We live in the world of "big data," where more data is almost always considered better. Data is usually seen as a raw material - the stuff from which models are built and decisions are made. We may not know, see, or even care where the underlying data comes from. But sometimes our instincts run afoul of laws that decree that too much data, or data from the wrong source, is illegal. This talk is an exploration the legal concepts of ownership and provenance: how the law restricts what data we can use, and ways we can act within the law and reduce risk.
We sometimes think of data as just "facts," existing outside of any sort of ownership or legal structure. But the law doesn't always see it that way. Sometimes observations are owned by those who observe and sometimes by those who are observed. There are certain types of data, such as market-moving information, that may be legal or illegal to use depending on how you learned it.

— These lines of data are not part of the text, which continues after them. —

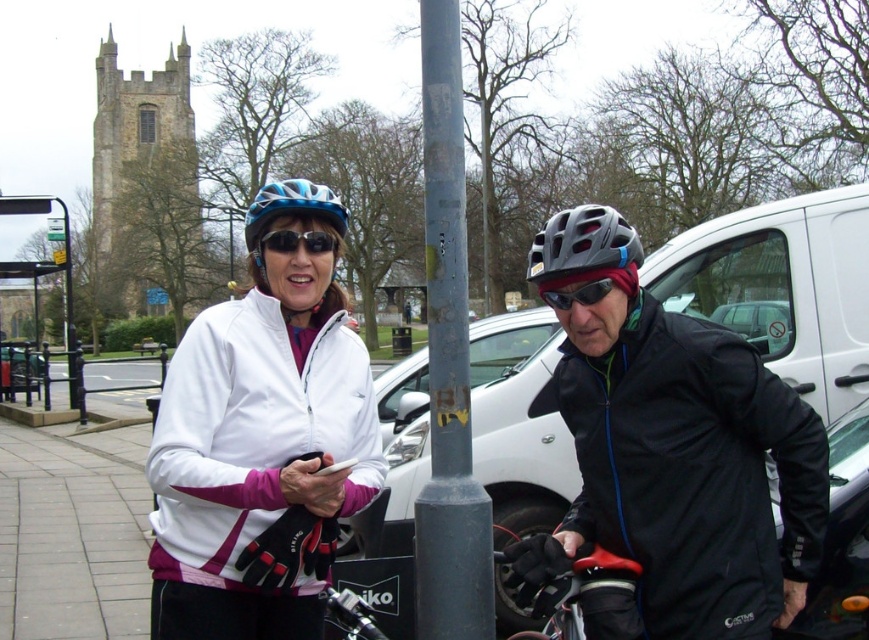 Question: Is matte black jacket at center above matte black sunglasses at center?

Choices:
 (A) no
 (B) yes

Answer: (A)

Question: Which of the following is the closest to the observer?

Choices:
 (A) metallic bus stop at left
 (B) blue matte bicycle helmet at center
 (C) white matte jacket at center

Answer: (B)

Question: Estimate the real-world distances between objects in this image. Which object is closer to the matte gray helmet at center-right?

Choices:
 (A) blue matte bicycle helmet at center
 (B) gray metallic pole at center
 (C) matte black sunglasses at center
 (D) red rubber handlebar at lower center

Answer: (B)

Question: Considering the relative positions of blue matte bicycle helmet at center and metallic bus stop at left in the image provided, where is blue matte bicycle helmet at center located with respect to metallic bus stop at left?

Choices:
 (A) below
 (B) above

Answer: (B)

Question: Which of these objects is positioned farthest from the matte black goggles at center?

Choices:
 (A) matte black sunglasses at center
 (B) metallic bus stop at left

Answer: (B)

Question: Does gray metallic pole at center have a smaller size compared to matte black goggles at center?

Choices:
 (A) no
 (B) yes

Answer: (A) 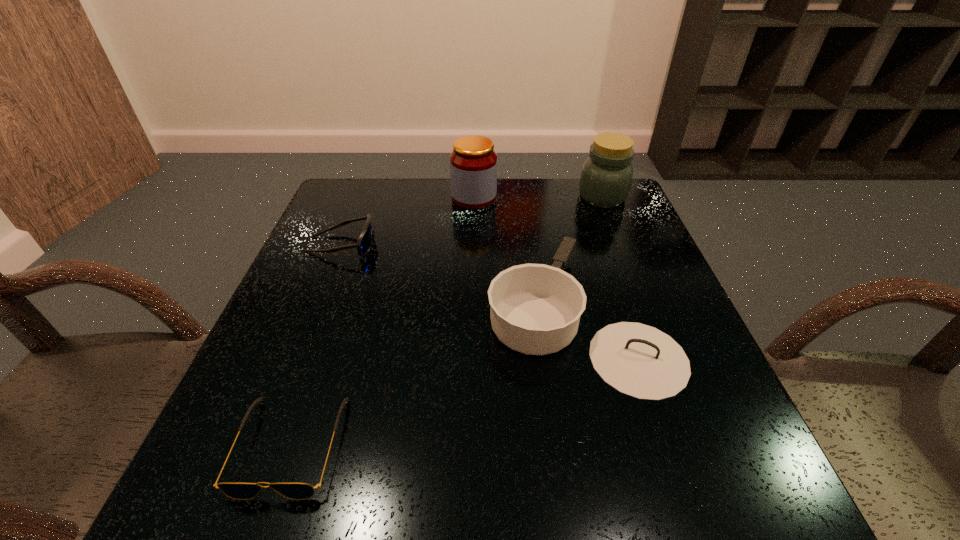 This screenshot has height=540, width=960. In order to click on free location located 0.290m on the front-facing side of the second shortest object in this screenshot , I will do click(x=493, y=245).

Image resolution: width=960 pixels, height=540 pixels. In order to click on object that is at the near edge in this screenshot , I will do `click(293, 490)`.

Image resolution: width=960 pixels, height=540 pixels. I want to click on jar situated at the right edge, so click(x=606, y=176).

I want to click on saucepan situated at the right edge, so click(x=535, y=309).

At what (x,y) coordinates should I click in order to perform the action: click on object located at the near left corner. Please return your answer as a coordinate pair (x, y). The width and height of the screenshot is (960, 540). Looking at the image, I should click on (293, 490).

The height and width of the screenshot is (540, 960). I want to click on object at the far right corner, so click(x=606, y=176).

Find the location of `vacant area at the far edge of the desktop`. vacant area at the far edge of the desktop is located at coordinates (507, 217).

You are a GUI agent. You are given a task and a screenshot of the screen. Output one action in this format:
    pyautogui.click(x=<x>, y=<y>)
    Task: Click on the free space at the near edge of the desktop
    This screenshot has height=540, width=960.
    Given the screenshot: What is the action you would take?
    pyautogui.click(x=528, y=496)

The height and width of the screenshot is (540, 960). I want to click on blank space at the left edge of the desktop, so click(x=262, y=339).

This screenshot has width=960, height=540. What are the coordinates of `vacant space at the right edge` in the screenshot? It's located at (649, 247). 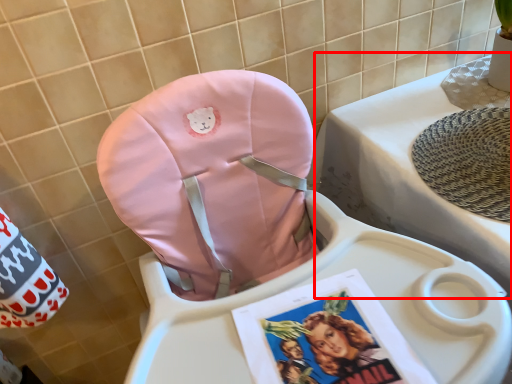 Question: In this image, where is changing table (annotated by the red box) located relative to baby carriage?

The problem is that the boundary of ownership – and the duties associated with protecting that data – change as data moves through your data pipeline. Moreover, the duties associated with the data you hold change all the time based upon both the law and our ability to combine or de-anonymize datasets.
Further, once we have established ownership, there is the difficulty of proving where we learned certain pieces of information, and tracking that metadata through a processing pipeline. We also need to build in controls into certain sorts of data applications, because there are also some types of information that are legal to use when separated, but may be illegal when brought together under certain circumstances.